Get to know our team in the first episode of Therapists are People!? A question came up during the podcast asking whether the Power Rangers show was racist, in part due to the Black Ranger being played by Black actor Walter Jones and the Yellow Ranger being played by Vietnamese American actress Thuy Trang. Walter Jones has responded to this question in numerous interviews. In an interview with Afterbuzz, he stated: “…there’s that slight confusion everybody wants to talk about, ‘You were the Black Ranger and the Black guy and the black suit, that was controversial, was it weird?’…and they go, ‘Was that prejudice?’ And I’m like, okay, first and foremost, I was a superhero, I was a role model for millions of kids around the world and so it can’t be prejudice because I was a hero, you know, but stereotypical?
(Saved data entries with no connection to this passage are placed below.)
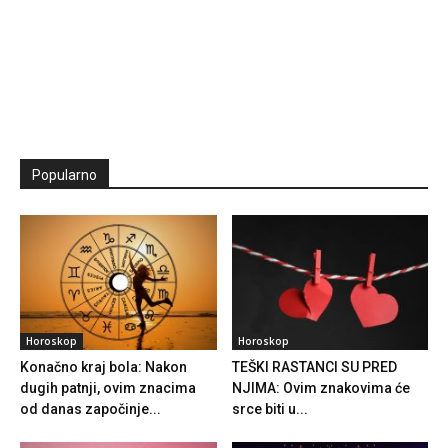
Popularno
Horoskop
Horoskop
Konačno kraj bola: Nakon
TEŠKI RASTANCI SU PRED
dugih patnji, ovim znacima
NJIMA: Ovim znakovima će
od danas započinje...
srce biti u...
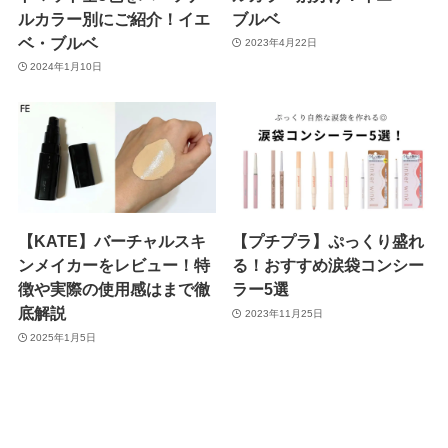
ルカラー別にご紹介！イエ
ブルベ
ベ・ブルベ
2023年4月22日
2024年1月10日
【KATE】バーチャルスキ
【プチプラ】ぷっくり盛れ
ンメイカーをレビュー！特
る！おすすめ涙袋コンシー
徴や実際の使用感はまで徹
ラー5選
底解説
2023年11月25日
2025年1月5日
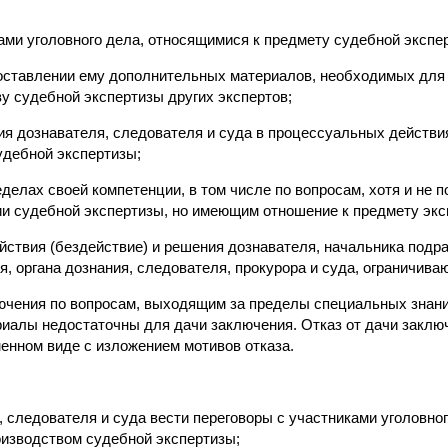
ами уголовного дела, относящимися к предмету судебной экспе
доставлении ему дополнительных материалов, необходимых для
у судебной экспертизы других экспертов;
ия дознавателя, следователя и суда в процессуальных действи
удебной экспертизы;
еделах своей компетенции, в том числе по вопросам, хотя и не 
ии судебной экспертизы, но имеющим отношение к предмету экс
йствия (бездействие) и решения дознавателя, начальника подр
я, органа дознания, следователя, прокурора и суда, ограничива
лючения по вопросам, выходящим за пределы специальных знаний
иалы недостаточны для дачи заключения. Отказ от дачи заклю
енном виде с изложением мотивов отказа.
, следователя и суда вести переговоры с участниками уголовно
оизводством судебной экспертизы;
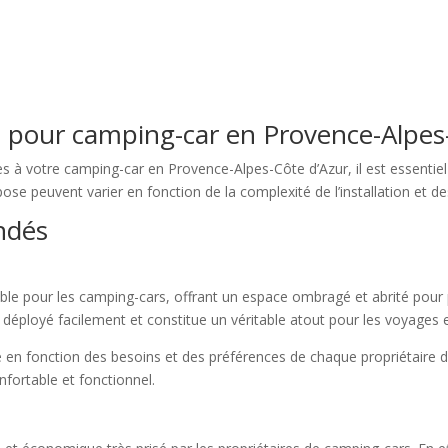
es pour camping-car en Provence-Alpes
 à votre camping-car en Provence-Alpes-Côte d’Azur, il est essentiel
se peuvent varier en fonction de la complexité de l’installation et de
ndés
ble pour les camping-cars, offrant un espace ombragé et abrité pour p
e déployé facilement et constitue un véritable atout pour les voyages en
sé en fonction des besoins et des préférences de chaque propriétaire d
fortable et fonctionnel.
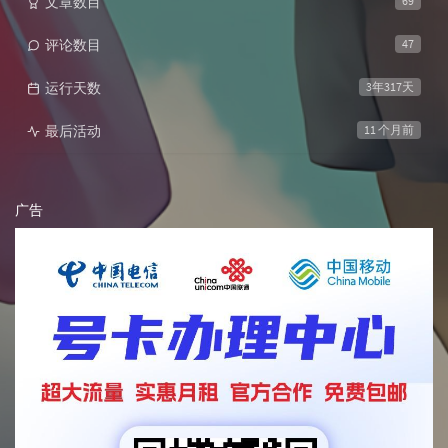
文章数目
69
评论数目
47
运行天数
3年317天
最后活动
11 个月前
广告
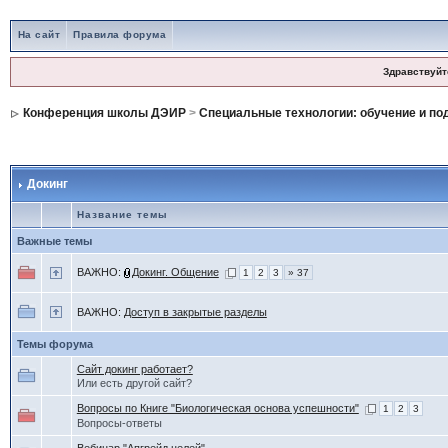
На сайт
Правила форума
Здравствуйт
Конференция школы ДЭИР
>
Специальные технологии: обучение и по
Докинг
Название темы
Важные темы
ВАЖНО:
Докинг. Общение
1
2
3
» 37
ВАЖНО:
Доступ в закрытые разделы
Темы форума
Сайт докинг работает?
Или есть другой сайт?
Вопросы по Книге "Биологическая основа успешности"
1
2
3
Вопросы-ответы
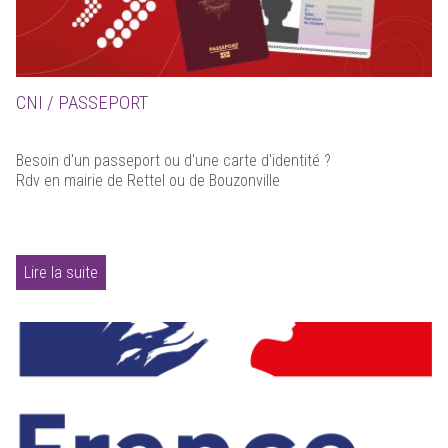
CNI / PASSEPORT
Besoin d'un passeport ou d'une carte d'identité ?
Rdv en mairie de Rettel ou de Bouzonville
Lire la suite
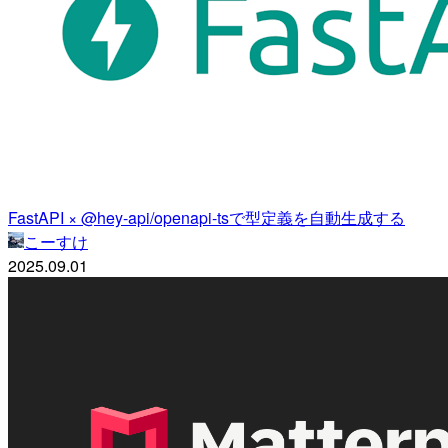
FastAPI × @hey-api/openapi-tsで型定義を自動生成する
こーすけ
2025.09.01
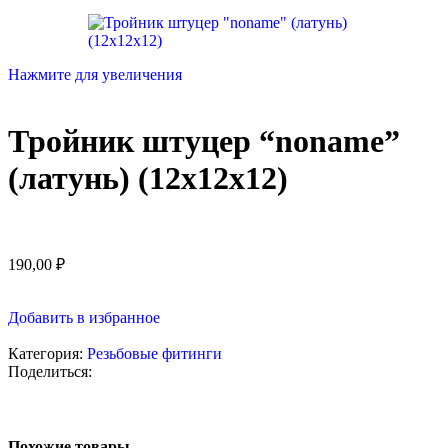
Нажмите для увеличения
Тройник штуцер “noname”
(латунь) (12х12х12)
190,00
₽
Добавить в избранное
Категория:
Резьбовые фитинги
Поделиться:
Похожие товары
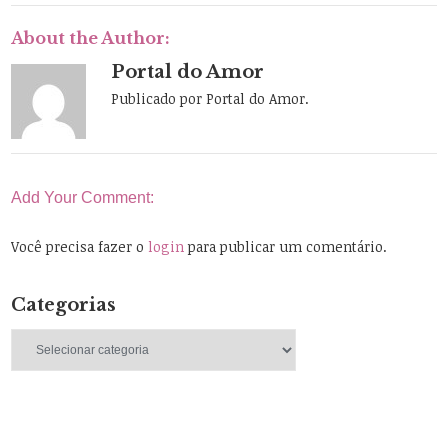
About the Author:
Portal do Amor
Publicado por Portal do Amor.
Add Your Comment:
Você precisa fazer o
login
para publicar um comentário.
Categorias
Categorias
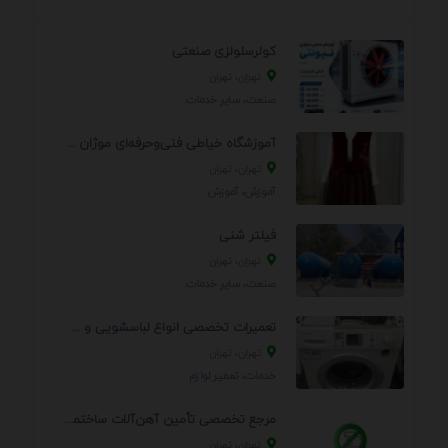
کولرسلولزی صنعتی
تهران، تهران
صنعت، سایر خدمات
آموزشگاه خیاطی فنی‌وحرفه‌ای موژان دوخت
تهران، تهران
آموزش، آموزش
فیلتر شنی
تهران، تهران
صنعت، سایر خدمات
تعمیرات تخصصی انواع لباسشویی و ظرفشویی در منزل
تهران، تهران
خدمات، تعمير لوازم
مرجع تخصصی تأمین آهن‌آلات ساختمانی و صنعتی
تهران، تهران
Maybe, a little bit.” Jones has also spoken about the casting process for his character, which required those auditioning to combine hip hop and martial arts. He has noted in numerous interviews that originally Latina actress Audri Dubois was cast as the Yellow Ranger, but she was fired after advocating for better compensation and that is when the role was recast to Trang. The Power Rangers creators, producers, directors, and writers have also been identified as creating an atmosphere of homophobia on the set. David Yost, the actor who played the Blue Ranger, revealed after leaving the show that he did so due to persistent harassment and intrusive questioning related to his sexual orientation. Yost, a gay man, was not out at the time he was on the show and has spoken of the impact of this experience on his mental health and coming to terms with his sexual orientation. He has since participated in the NOH8 campaign and promoted the Trevor Project.